S'interroger sur son mal-être
Dans l'histoire, les névroses de guerre ont été très bien étudiées. Il y avait toujours des psychanalystes pour étudier les particularités des névroses de guerre, surtout chez les combattants. "Donc, bien sûr que ça entre en ligne de compte. Il y a une crise, des engagements. Et c'est vrai que dans nos sociétés et on le voit, on s'intéresse à une société individualiste, démocratique.
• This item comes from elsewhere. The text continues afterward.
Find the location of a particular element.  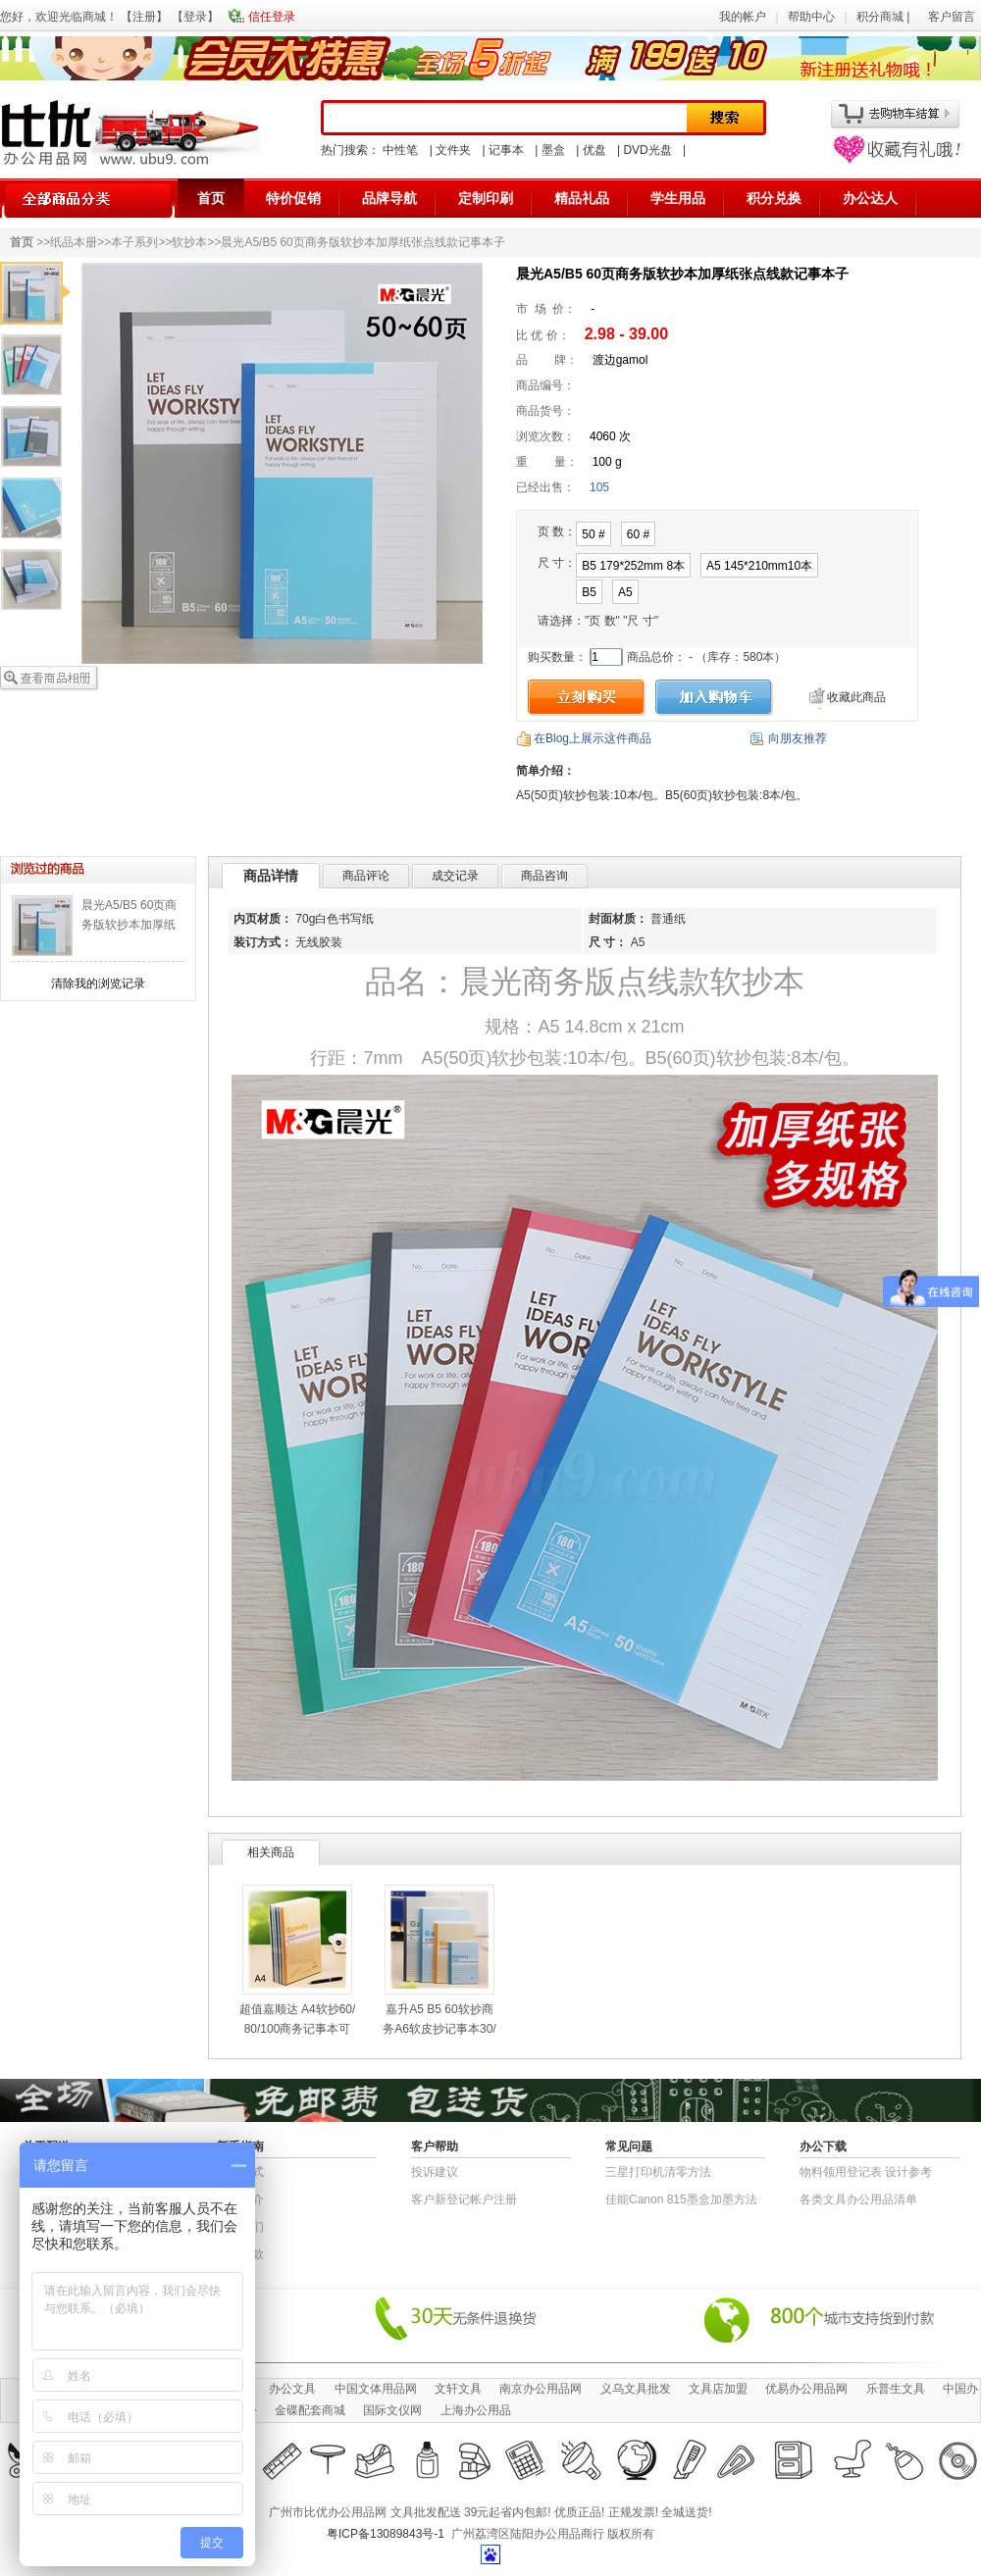 文具店加盟 is located at coordinates (718, 2389).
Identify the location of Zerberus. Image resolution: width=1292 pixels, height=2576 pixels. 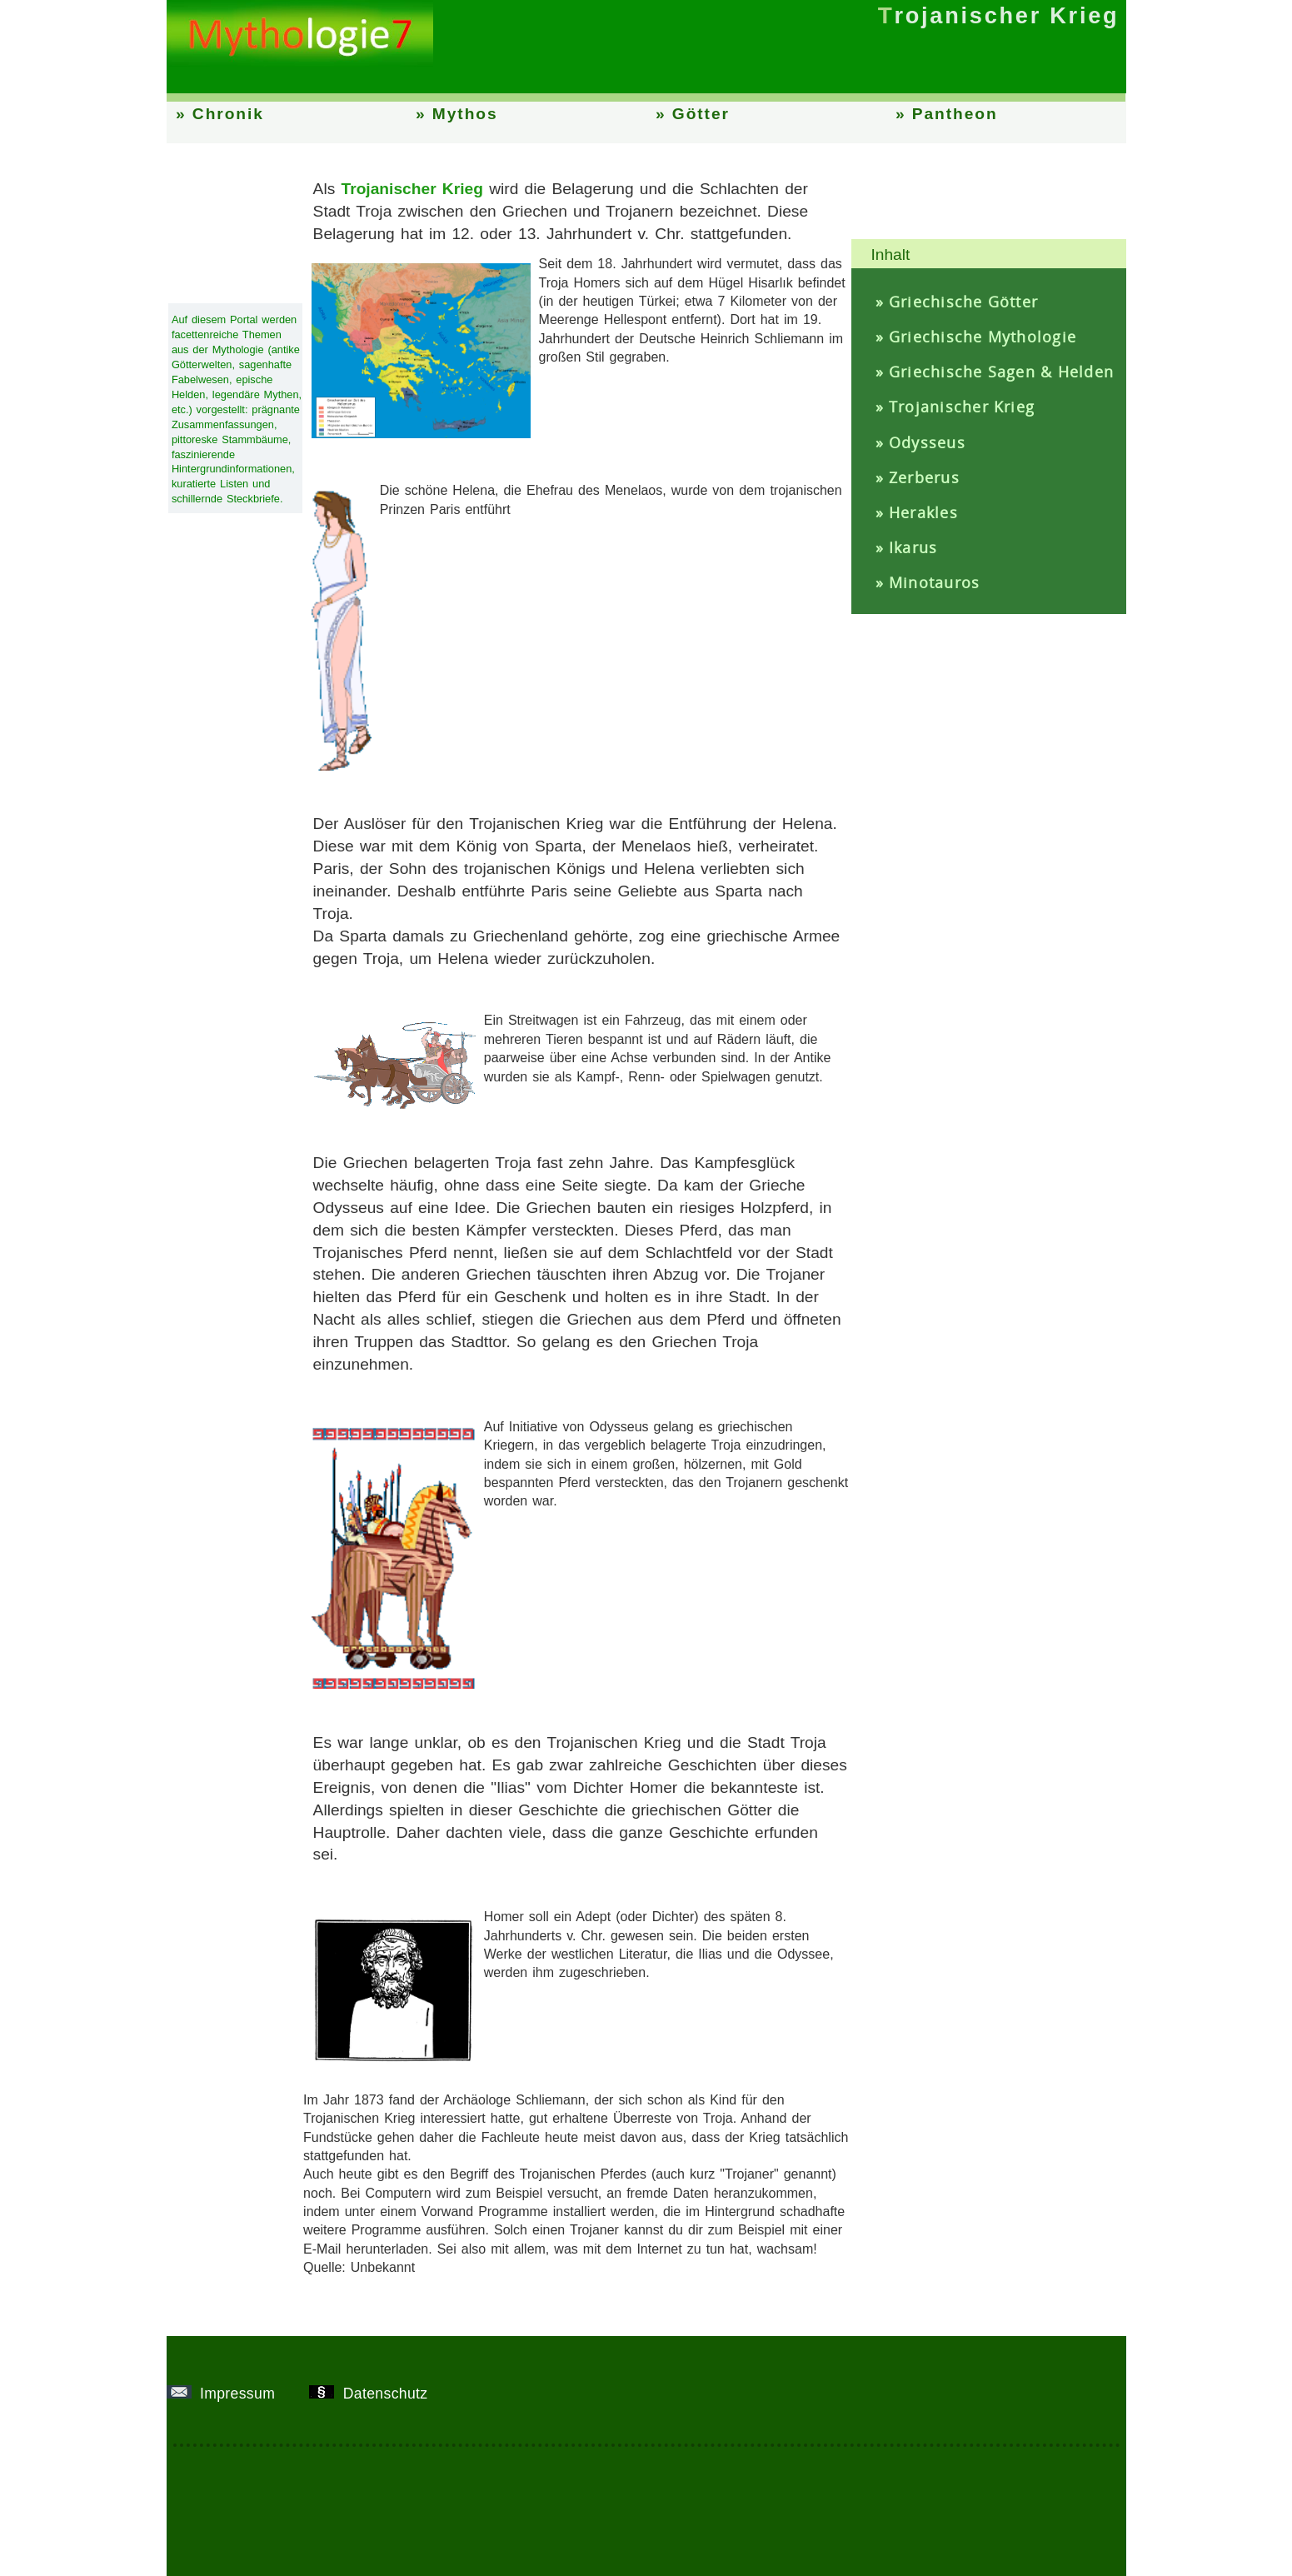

On s'intéresse énormément à soi-même et à ses problèmes", analyse l'historienne.
La psychanalyste prévient qu'il est nécessaire lorsque l'on ressent des angoisses de s'interroger sur son mal-être. "Comment me débrouiller avec mon histoire, avec le présent? Comment me débrouiller? Parce que l'idée que je suis pour quelque chose dans ce qui m'arrive est fondamentale."
Vladimir Poutine est dans une logique "hors de la réalité"
Selon Élisabeth Roudinesco, le président russe Vladimir Poutine est un vrai paranoïaque et cela s'est illustré dans son offensive et sa communication au peuple russe.
"Attention, cela veut dire qu'il est dans une logique qui est hors de la réalité. Il se croit réellement en 1945. Il croit qu'il va vraiment libérer l'Ukraine du nazisme", confie l'experte.